== Segment start ==
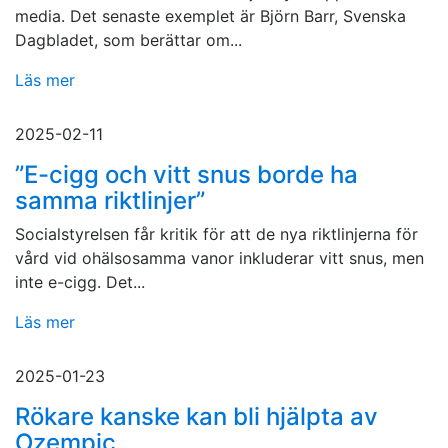
media. Det senaste exemplet är Björn Barr, Svenska
Dagbladet, som berättar om...
Läs mer
2025-02-11
”E-cigg och vitt snus borde ha
samma riktlinjer”
Socialstyrelsen får kritik för att de nya riktlinjerna för
vård vid ohälsosamma vanor inkluderar vitt snus, men
inte e-cigg. Det...
Läs mer
2025-01-23
Rökare kanske kan bli hjälpta av
Ozempic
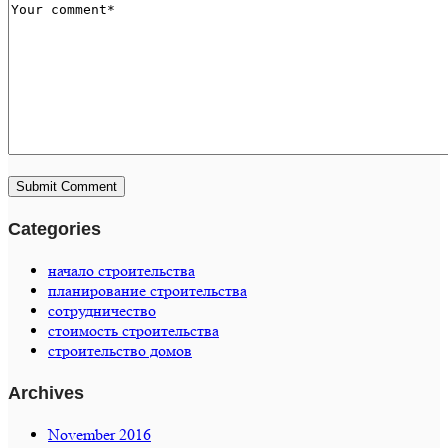
Categories
начало строительства
планирование строительства
сотрудничество
стоимость строительства
строительство домов
Archives
November 2016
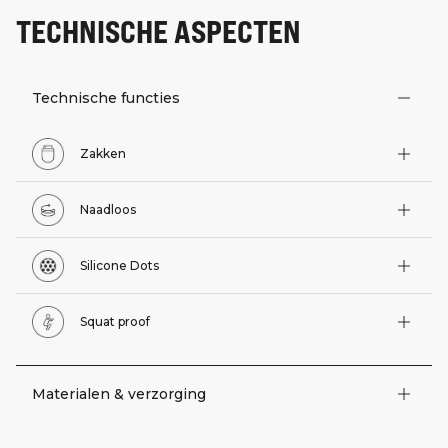
TECHNISCHE ASPECTEN
Technische functies
Zakken
Naadloos
Silicone Dots
Squat proof
Materialen & verzorging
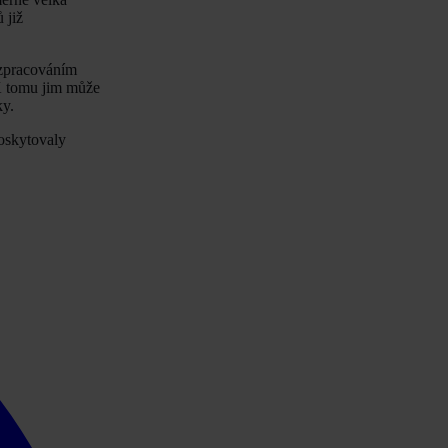
 již
t zpracováním
 K tomu jim může
ky.
oskytovaly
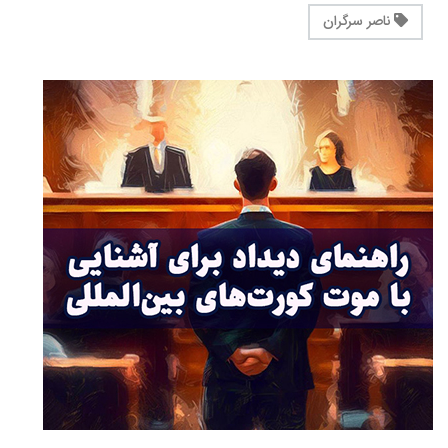
ناصر سرگران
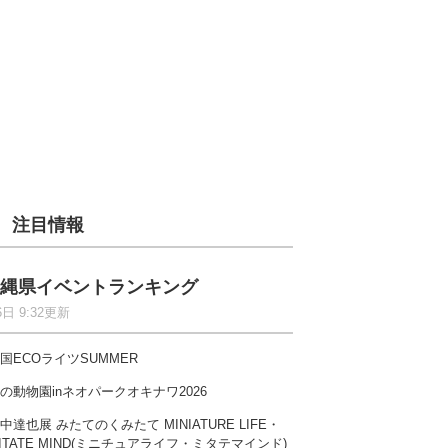
注目情報
縄県イベントランキング
6日 9:32更新
国ECOライツSUMMER
の動物園inネオパークオキナワ2026
中達也展 みたてのくみたて MINIATURE LIFE・
ITATE MIND(ミニチュアライフ・ミタテマインド)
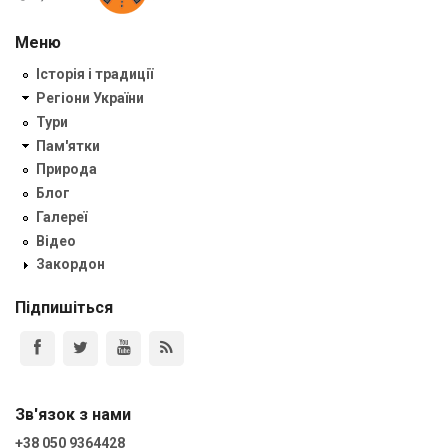
Меню
Історія і традиції
Регіони України
Тури
Пам'ятки
Природа
Блог
Галереї
Відео
Закордон
Підпишіться
Зв'язок з нами
+38 050 9364428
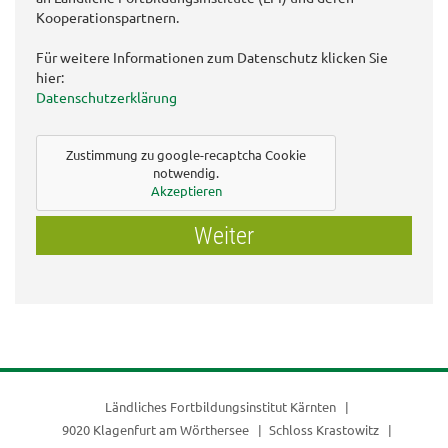
Kooperationspartnern.
Für weitere Informationen zum Datenschutz klicken Sie
hier:
Datenschutzerklärung
Zustimmung zu google-recaptcha Cookie
notwendig.
Akzeptieren
Weiter
Ländliches Fortbildungsinstitut Kärnten
9020 Klagenfurt am Wörthersee
Schloss Krastowitz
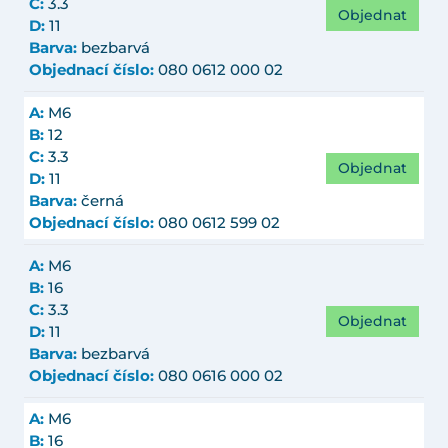
C:
3.3
Objednat
D:
11
Barva:
bezbarvá
Objednací číslo:
080 0612 000 02
A:
M6
B:
12
C:
3.3
Objednat
D:
11
Barva:
černá
Objednací číslo:
080 0612 599 02
A:
M6
B:
16
C:
3.3
Objednat
D:
11
Barva:
bezbarvá
Objednací číslo:
080 0616 000 02
A:
M6
B:
16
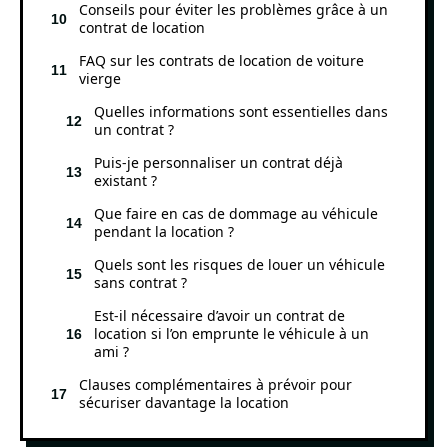
Conseils pour éviter les problèmes grâce à un
contrat de location
FAQ sur les contrats de location de voiture
vierge
Quelles informations sont essentielles dans
un contrat ?
Puis-je personnaliser un contrat déjà
existant ?
Que faire en cas de dommage au véhicule
pendant la location ?
Quels sont les risques de louer un véhicule
sans contrat ?
Est-il nécessaire d’avoir un contrat de
location si l’on emprunte le véhicule à un
ami ?
Clauses complémentaires à prévoir pour
sécuriser davantage la location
== Segment end ==
Required action - When a line in the material includes the word "location", copy it out.

Solution to this problem -
contrat de location
FAQ sur les contrats de location de voiture
pendant la location ?
location si l’on emprunte le véhicule à un
sécuriser davantage la location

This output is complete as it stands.